* Work instruction
Go through the data below and return each line where the string "scrollbar" appears.

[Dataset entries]
=== Begin Enclosure ===

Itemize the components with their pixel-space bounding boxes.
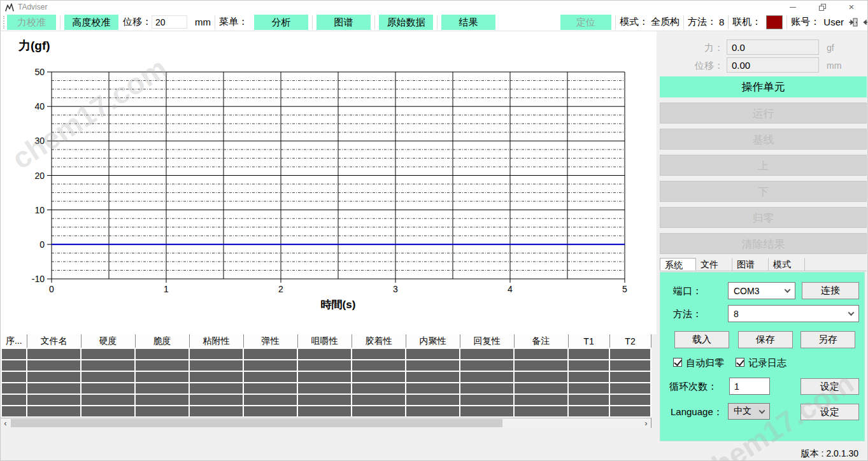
clear-results-button[interactable]: 清除结果 xyxy=(660,233,867,254)
table-cell xyxy=(568,406,609,417)
table-row[interactable] xyxy=(1,371,651,383)
log-label: 记录日志 xyxy=(748,357,786,369)
close-button[interactable]: × xyxy=(839,1,864,13)
up-button[interactable]: 上 xyxy=(660,155,867,176)
baseline-button[interactable]: 基线 xyxy=(660,129,867,150)
save-as-button[interactable]: 另存 xyxy=(800,331,855,348)
column-header[interactable]: 备注 xyxy=(514,334,568,348)
table-cell xyxy=(609,394,651,406)
table-cell xyxy=(27,394,81,406)
table-cell xyxy=(135,371,189,383)
height-calibration-button[interactable]: 高度校准 xyxy=(64,15,118,30)
raw-data-button[interactable]: 原始数据 xyxy=(379,15,433,30)
table-cell xyxy=(243,371,297,383)
save-button[interactable]: 保存 xyxy=(738,331,793,348)
connect-button[interactable]: 连接 xyxy=(802,282,859,299)
table-cell xyxy=(297,348,352,360)
column-header[interactable]: 序... xyxy=(1,334,27,348)
table-cell xyxy=(189,348,243,360)
tab-mode[interactable]: 模式 xyxy=(769,258,805,271)
column-header[interactable]: T2 xyxy=(609,334,651,348)
table-cell xyxy=(189,394,243,406)
column-header[interactable]: 内聚性 xyxy=(406,334,460,348)
table-cell xyxy=(568,371,609,383)
tab-system[interactable]: 系统 xyxy=(660,258,696,271)
graph-button[interactable]: 图谱 xyxy=(317,15,371,30)
tab-graph[interactable]: 图谱 xyxy=(732,258,769,271)
table-cell xyxy=(514,406,568,417)
table-cell xyxy=(27,360,81,371)
table-cell xyxy=(1,383,27,394)
set-cycles-button[interactable]: 设定 xyxy=(800,378,859,395)
force-unit: gf xyxy=(827,39,834,56)
table-cell xyxy=(297,406,352,417)
table-row[interactable] xyxy=(1,348,651,360)
table-cell xyxy=(27,348,81,360)
operation-unit-button[interactable]: 操作单元 xyxy=(660,76,867,97)
port-select[interactable]: COM3 xyxy=(728,282,795,299)
chart-plot-area: 50403020100-10012345 xyxy=(1,31,657,330)
login-icon[interactable] xyxy=(848,17,858,27)
analyze-button[interactable]: 分析 xyxy=(254,15,308,30)
table-cell xyxy=(460,383,514,394)
table-cell xyxy=(514,383,568,394)
horizontal-scrollbar[interactable]: ‹ › xyxy=(1,418,651,428)
column-header[interactable]: 咀嚼性 xyxy=(297,334,352,348)
log-checkbox[interactable] xyxy=(736,358,744,367)
set-language-button[interactable]: 设定 xyxy=(800,404,859,420)
table-row[interactable] xyxy=(1,406,651,417)
auto-zero-checkbox[interactable] xyxy=(673,358,682,367)
toolbar-separator xyxy=(728,15,729,29)
cycles-input[interactable] xyxy=(729,378,770,395)
results-table-panel: 序...文件名硬度脆度粘附性弹性咀嚼性胶着性内聚性回复性备注T1T2 ‹ › xyxy=(1,334,651,428)
minimize-icon xyxy=(790,7,796,8)
toolbar-grip[interactable] xyxy=(3,16,4,29)
svg-text:2: 2 xyxy=(278,284,283,294)
displacement-readout-field xyxy=(727,57,819,73)
language-select[interactable]: 中文 xyxy=(728,403,770,420)
table-row[interactable] xyxy=(1,394,651,406)
results-table: 序...文件名硬度脆度粘附性弹性咀嚼性胶着性内聚性回复性备注T1T2 xyxy=(1,334,651,418)
svg-text:3: 3 xyxy=(393,284,398,294)
column-header[interactable]: 弹性 xyxy=(243,334,297,348)
locate-button[interactable]: 定位 xyxy=(560,15,611,30)
table-cell xyxy=(81,383,135,394)
logout-icon[interactable] xyxy=(863,17,868,27)
table-cell xyxy=(460,348,514,360)
run-button[interactable]: 运行 xyxy=(660,103,867,124)
svg-text:50: 50 xyxy=(34,67,45,77)
mode-label: 模式： xyxy=(620,16,648,28)
load-button[interactable]: 载入 xyxy=(674,331,729,348)
down-button[interactable]: 下 xyxy=(660,181,867,202)
column-header[interactable]: T1 xyxy=(568,334,609,348)
displacement-input[interactable] xyxy=(152,15,187,29)
table-cell xyxy=(1,348,27,360)
column-header[interactable]: 粘附性 xyxy=(189,334,243,348)
chevron-down-icon xyxy=(785,287,791,293)
column-header[interactable]: 硬度 xyxy=(81,334,135,348)
column-header[interactable]: 脆度 xyxy=(135,334,189,348)
column-header[interactable]: 回复性 xyxy=(460,334,514,348)
table-cell xyxy=(189,406,243,417)
force-calibration-button[interactable]: 力校准 xyxy=(7,15,56,30)
table-cell xyxy=(81,371,135,383)
table-row[interactable] xyxy=(1,383,651,394)
table-cell xyxy=(609,360,651,371)
table-row[interactable] xyxy=(1,360,651,371)
method-select[interactable]: 8 xyxy=(728,305,859,322)
table-cell xyxy=(406,406,460,417)
displacement-label: 位移： xyxy=(123,16,152,28)
restore-button[interactable] xyxy=(810,1,834,13)
table-cell xyxy=(297,383,352,394)
scroll-left-arrow-icon[interactable]: ‹ xyxy=(1,418,10,428)
tab-file[interactable]: 文件 xyxy=(696,258,732,271)
table-cell xyxy=(406,371,460,383)
scroll-right-arrow-icon[interactable]: › xyxy=(641,418,651,428)
column-header[interactable]: 胶着性 xyxy=(352,334,406,348)
column-header[interactable]: 文件名 xyxy=(27,334,81,348)
scrollbar-thumb[interactable] xyxy=(11,419,502,427)
minimize-button[interactable] xyxy=(781,1,805,13)
results-button[interactable]: 结果 xyxy=(441,15,495,30)
table-cell xyxy=(514,371,568,383)
zero-button[interactable]: 归零 xyxy=(660,207,867,228)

=== End Enclosure ===

* Written response
horizontal-scrollbar[interactable]: ‹ › xyxy=(1,418,651,428)
scrollbar-thumb[interactable] xyxy=(11,419,502,427)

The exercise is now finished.